Había una vez… un juez perseguido
25.03.2026.-

Tengo un poco olvidado el contarles cosas lindas a los nietos. Quizás porque nos tapan otro tipo de hechos… No sé, de cualquier forma, está mal. Vamos a tratar de recuperarnos en un futuro. Hoy no.

Hoy no, porque esta historia no se la puedo contar a ellos, aunque espero que algún día la conozcan. O, mejor dicho, que conozcan a su protagonista.

Justo, en estos días cercanos al Día del Niño por Nacer, estaba leyendo un librito de Alfredo López, Juez Federal de Mar del Plata desde hace más de veinte años: Resistir para reconquistar. Es un hombre de una trayectoria impecable. Ha sido siempre una de las voces más valientes para defender la vida. Contracorriente, obviamente. Y eso, en esta Argentina, se paga. Y caro.

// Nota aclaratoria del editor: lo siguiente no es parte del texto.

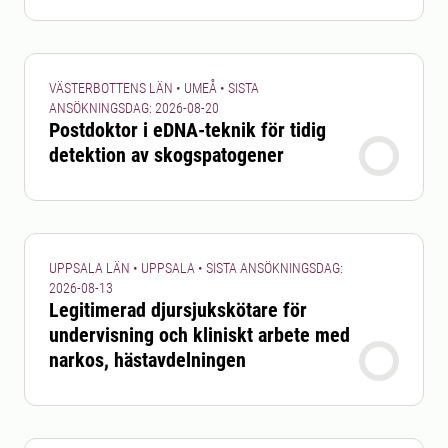
VÄSTERBOTTENS LÄN • UMEÅ • SISTA
ANSÖKNINGSDAG: 2026-08-20
Postdoktor i eDNA-teknik för tidig
detektion av skogspatogener
UPPSALA LÄN • UPPSALA • SISTA ANSÖKNINGSDAG:
2026-08-13
Legitimerad djursjukskötare för
undervisning och kliniskt arbete med
narkos, hästavdelningen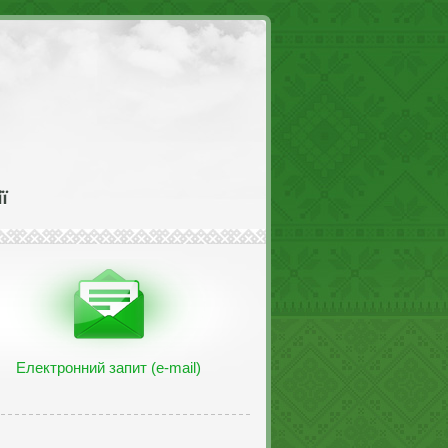
Електронний запит (e-mail)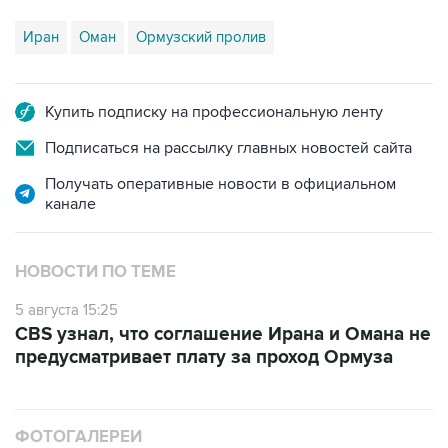
Иран
Оман
Ормузский пролив
Купить подписку на профессиональную ленту
Подписаться на рассылку главных новостей сайта
Получать оперативные новости в официальном
канале
НОВОСТИ ПО ТЕМЕ
5 августа 15:25
CBS узнал, что соглашение Ирана и Омана не
предусматривает плату за проход Ормуза
ФОТОГАЛЕРЕИ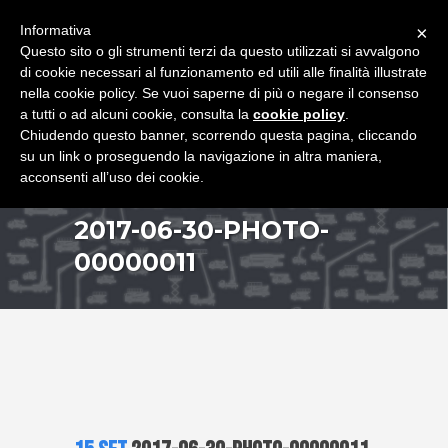
+39 349 8407646
|
f.rimondi@effemmepiattaforme.it
Informativa
×
Questo sito o gli strumenti terzi da questo utilizzati si avvalgono
di cookie necessari al funzionamento ed utili alle finalità illustrate
nella cookie policy. Se vuoi saperne di più o negare il consenso
a tutti o ad alcuni cookie, consulta la
cookie policy
.
Chiudendo questo banner, scorrendo questa pagina, cliccando
su un link o proseguendo la navigazione in altra maniera,
acconsenti all’uso dei cookie.
2017-06-30-PHOTO-
00000011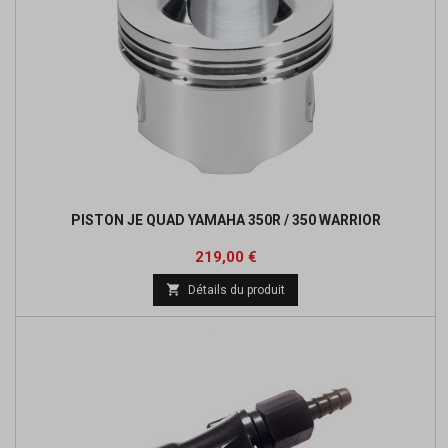
PISTON JE QUAD YAMAHA 350R / 350 WARRIOR
Prix
219,00 €

Détails du produit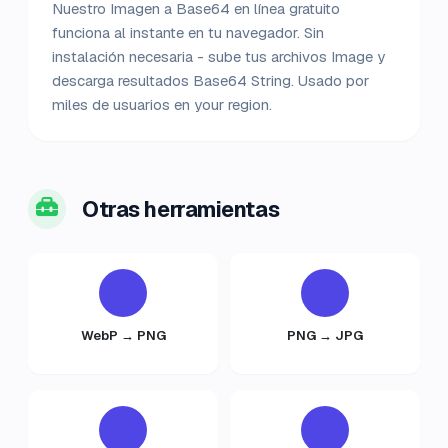
Nuestro Imagen a Base64 en línea gratuito
funciona al instante en tu navegador. Sin
instalación necesaria - sube tus archivos Image y
descarga resultados Base64 String. Usado por
miles de usuarios en your region.
Otras herramientas
WebP → PNG
PNG → JPG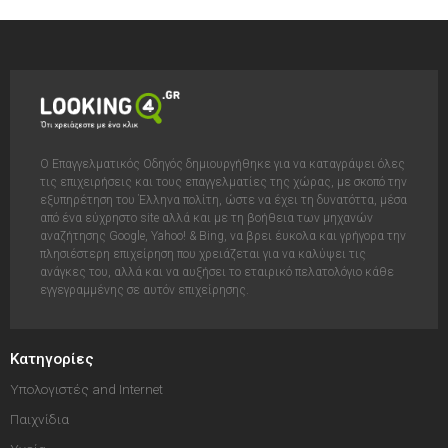
Ο Επαγγελματικός Οδηγός δημιουργήθηκε για να καταγράψει όλες
τις επιχειρήσεις και τους επαγγελματίες της χώρας, με σκοπό την
εξυπηρέτηση του Έλληνα πολίτη, ώστε να έχει τη δυνατόττα, μέσα
από ένα εύχρηστο site αλλά και με τη βοήθεια των μηχανών
αναζήτησης Google, Yahoo! & Bing, να βρει έυκολα και γρήγορα την
πλησιέστερη επιχείρηση που χρειάζεται για να καλύψει τις
ανάγκες του, αλλά και να αυξήσει το εταιρικό πελατολόγιο κάθε
εγγεγραμμένης σε αυτόν επιχείρησης.
Κατηγορίες
Υπολογιστές and Internet
Παιχνίδια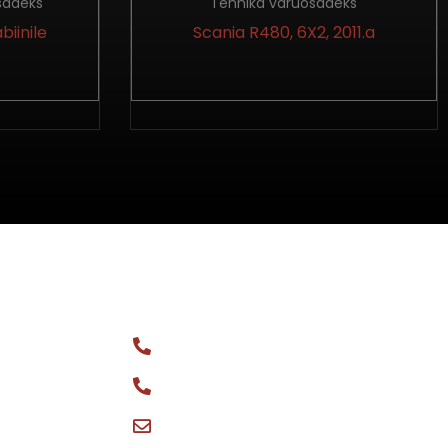
sadeks
Tehnika varuosadeks
biinile
Scania R480, 6X2, 2011.a
KONTAKT
Üldtelefon: +372 516 0044
ks
Varuosa müük: +372 566 08148
vptgrupp@hotmail.com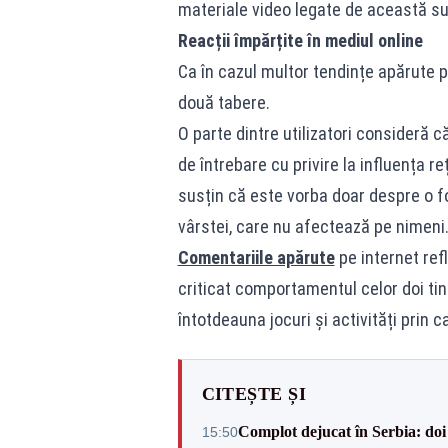
materiale video legate de această su
Reacții împărțite în mediul online
Ca în cazul multor tendințe apărute p
două tabere.
O parte dintre utilizatori consideră 
de întrebare cu privire la influența re
susțin că este vorba doar despre o 
vârstei, care nu afectează pe nimeni
Comentariile apărute
pe internet refl
criticat comportamentul celor doi tine
întotdeauna jocuri și activități prin c
CITEȘTE ȘI
Complot dejucat în Serbia: doi 
15:50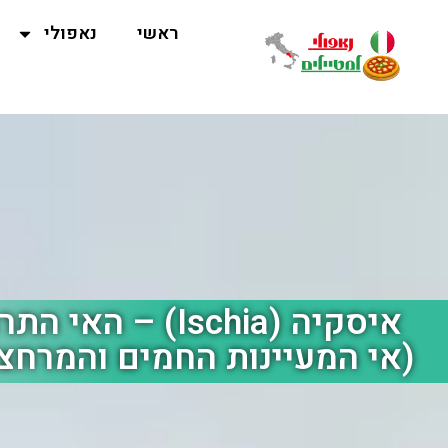
ראשי
נאפולי
איסקיה (Ischia) – 
(אי המעיינות החמים והמרחצ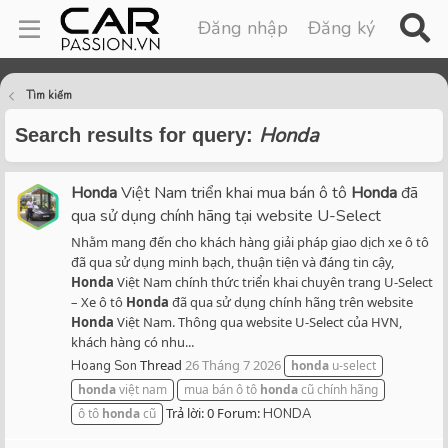
Đăng nhập
Đăng ký
Tìm kiếm
Honda
Search results for query:
Honda
Việt Nam triển khai mua bán ô tô
Honda
đã
qua sử dụng chính hãng tại website U-Select
Nhằm mang đến cho khách hàng giải pháp giao dịch xe ô tô
đã qua sử dụng minh bạch, thuận tiện và đáng tin cậy,
Honda
Việt Nam chính thức triển khai chuyên trang U-Select
– Xe ô tô
Honda
đã qua sử dụng chính hãng trên website
Honda
Việt Nam. Thông qua website U-Select của HVN,
khách hàng có nhu...
Thread
26 Tháng 7 2026
Hoang Son
honda
u-select
honda
việt nam
mua bán ô tô
honda
cũ chính hãng
Trả lời: 0
Forum:
ô tô
honda
cũ
HONDA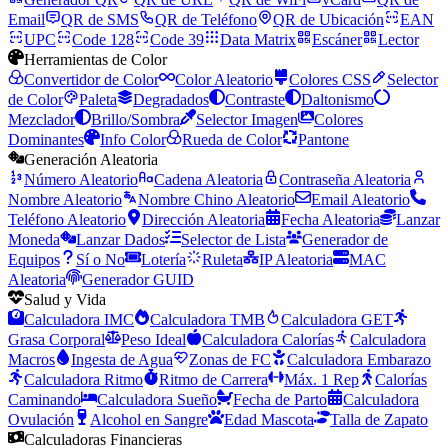
Email
QR de SMS
QR de Teléfono
QR de Ubicación
EAN
UPC
Code 128
Code 39
Data Matrix
Escáner
Lector
Herramientas de Color
Convertidor de Color
Color Aleatorio
Colores CSS
Selector
de Color
Paleta
Degradados
Contraste
Daltonismo
Mezclador
Brillo/Sombra
Selector Imagen
Colores
Dominantes
Info Color
Rueda de Color
Pantone
Generación Aleatoria
Número Aleatorio
Cadena Aleatoria
Contraseña Aleatoria
Nombre Aleatorio
Nombre Chino Aleatorio
Email Aleatorio
Teléfono Aleatorio
Dirección Aleatoria
Fecha Aleatoria
Lanzar
Moneda
Lanzar Dados
Selector de Lista
Generador de
Equipos
Sí o No
Lotería
Ruleta
IP Aleatoria
MAC
Aleatoria
Generador GUID
Salud y Vida
Calculadora IMC
Calculadora TMB
Calculadora GET
Grasa Corporal
Peso Ideal
Calculadora Calorías
Calculadora
Macros
Ingesta de Agua
Zonas de FC
Calculadora Embarazo
Calculadora Ritmo
Ritmo de Carrera
Máx. 1 Rep
Calorías
Caminando
Calculadora Sueño
Fecha de Parto
Calculadora
Ovulación
Alcohol en Sangre
Edad Mascota
Talla de Zapato
Calculadoras Financieras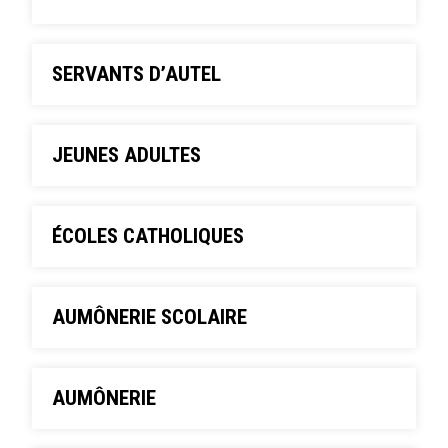
SERVANTS D’AUTEL
JEUNES ADULTES
ÉCOLES CATHOLIQUES
AUMÔNERIE SCOLAIRE
AUMÔNERIE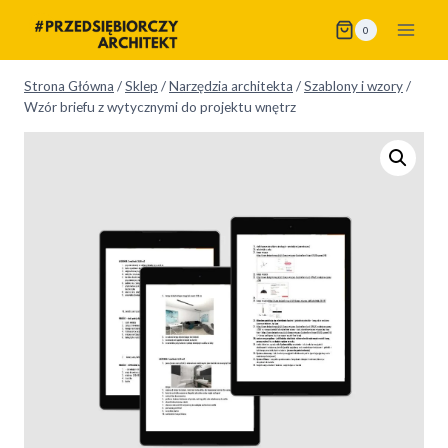
Przejdź
0
do
treści
Strona Główna
/
Sklep
/
Narzędzia architekta
/
Szablony i wzory
/
Wzór briefu z wytycznymi do projektu wnętrz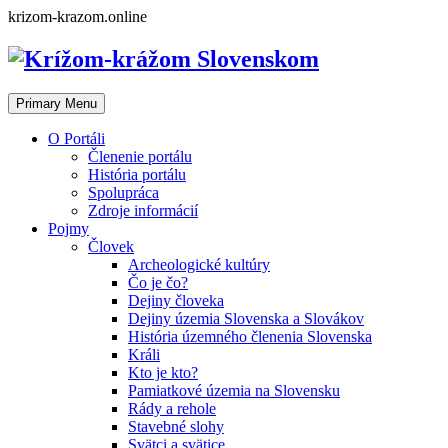
Skip
krizom-krazom.online
to
content
Primary Menu
O Portáli
Členenie portálu
História portálu
Spolupráca
Zdroje informácií
Pojmy
Človek
Archeologické kultúry
Čo je čo?
Dejiny človeka
Dejiny územia Slovenska a Slovákov
História územného členenia Slovenska
Králi
Kto je kto?
Pamiatkové územia na Slovensku
Rády a rehole
Stavebné slohy
Svätci a svätice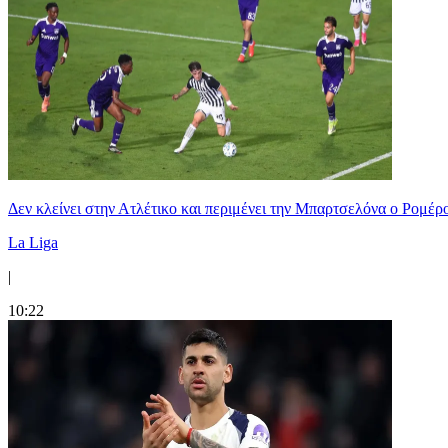
Δεν κλείνει στην Ατλέτικο και περιμένει την Μπαρτσελόνα ο Ρομέρ
La Liga
|
10:22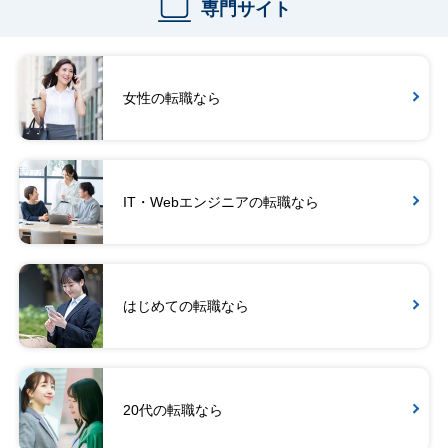
専門サイト
女性の転職なら
IT・Webエンジニアの転職なら
はじめての転職なら
20代の転職なら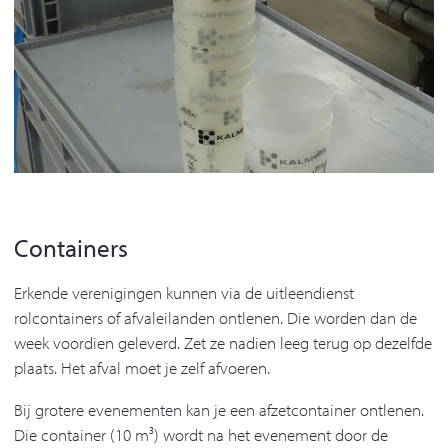
Containers
Erkende verenigingen kunnen via de uitleendienst
rolcontainers of afvaleilanden ontlenen. Die worden dan de
week voordien geleverd. Zet ze nadien leeg terug op dezelfde
plaats. Het afval moet je zelf afvoeren.
Bij grotere evenementen kan je een afzetcontainer ontlenen.
Die container (10 m³) wordt na het evenement door de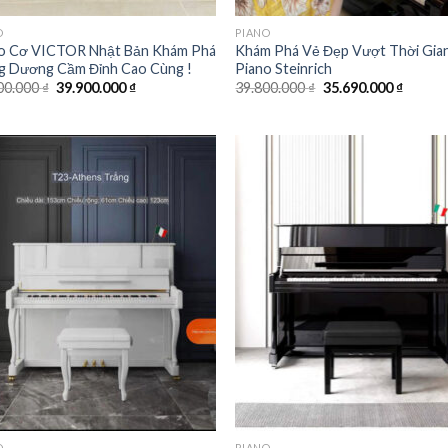
O
PIANO
o Cơ VICTOR Nhật Bản Khám Phá
Khám Phá Vẻ Đẹp Vượt Thời Gia
g Dương Cầm Đỉnh Cao Cùng !
Piano Steinrich
Giá
Giá
Giá
Giá
00.000
₫
39.900.000
₫
39.800.000
₫
35.690.000
₫
gốc
hiện
gốc
hiện
là:
tại
là:
tại
46.000.000 ₫.
là:
39.800.000 ₫.
là:
39.900.000 ₫.
35.690.
Add to
Add
wishlist
wish
O
PIANO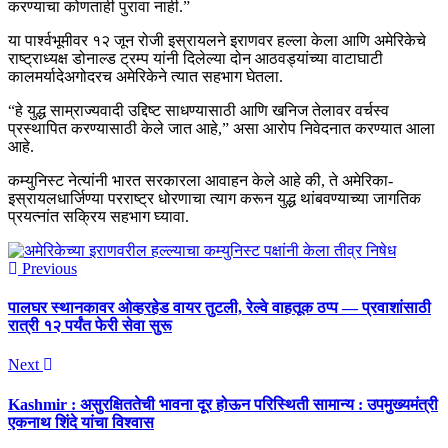
करण्याचा कोणताही पुरावा नाही.”
या पार्श्वभूमीवर १२ जून रोजी इस्रायलने इराणवर हल्ला केला आणि अमेरिकेचे
राष्ट्राध्यक्ष डोनाल्ड ट्रम्प यांनी दिलेल्या दोन आठवड्यांच्या वाटाघाटी
कालमर्यादेअगोदरच अमेरिकेने त्यात सहभाग घेतला.
“हे युद्ध साम्राज्यवादी उद्दिष्ट साधण्यासाठी आणि खनिज तेलावर वर्चस्व
प्रस्थापित करण्यासाठी केले जात आहे,” असा आरोप निवेदनात करण्यात आला
आहे.
कम्युनिस्ट नेत्यांनी भारत सरकारला आवाहन केले आहे की, ते अमेरिका-
इस्रायलधार्जिण्या परराष्ट्र धोरणाचा त्याग करून युद्ध थांबवण्याच्या जागतिक
प्रयत्नांत सक्रिय सहभाग घ्यावा.
Previous
पालघर स्थानकावर ओव्हरहेड वायर तुटली, रेल्वे वाहतूक ठप्प — प्रवाशांसाठी
रात्री १२ पर्यंत फेरी सेवा सुरू
Next
Kashmir : असुरक्षिततेची भावना दूर होऊन परिस्थिती सामान्य : उपमुख्यमंत्री
एकनाथ शिंदे यांचा विश्वास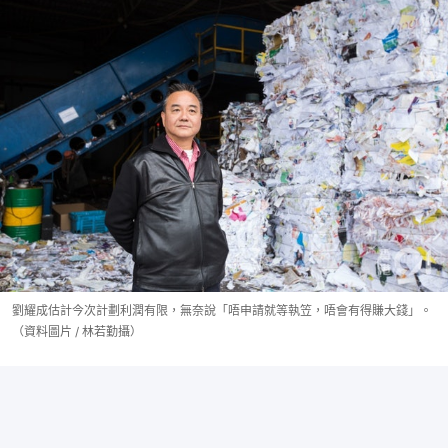
劉耀成估計今次計劃利潤有限，無奈說「唔申請就等執笠，唔會有得賺大錢」。
（資料圖片 / 林若勤攝）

Porque la lucha por la vida, especialmente la de los niños, aunque parezca algo tan elemental como necesario, en este mundo homicida, es heroica. Él se ocupó de dejarlo bien claro: además de antinatural, el aborto es anticonstitucional y viola todas nuestras leyes superiores. Pero, como dice en el libro “si no les interesa la justicia, menos les va a interesar el derecho, que es instrumental y el medio para alcanzar el fin último que es la justicia.”

También, hay que recordarlo para su honra, fue de las pocas voces con sentido común que se oyeron en ese período tenebroso al que llamamos “pandemia” donde el mundo se diplomó de idiotez.

 

¿A quién le sirve que estemos mal?

“El sistema que nos oprime, ya sea por derecha o por izquierda, tiene la misma terminal, que es el poder internacional del dinero. De manera que tanto el liberalismo como el marxismo responden a esos intereses.” (, p. 28)

¡Pobre Juez López! ¡Se ganó con estas denuncias la enemistad de todos los poderosos del mundo! Y como decíamos, eso se paga caro. “El objetivo es el control poblacional”, nos dice más adelante… “Son psicópatas”. ¡Claro que sí! Hagan la lista y todos encajan.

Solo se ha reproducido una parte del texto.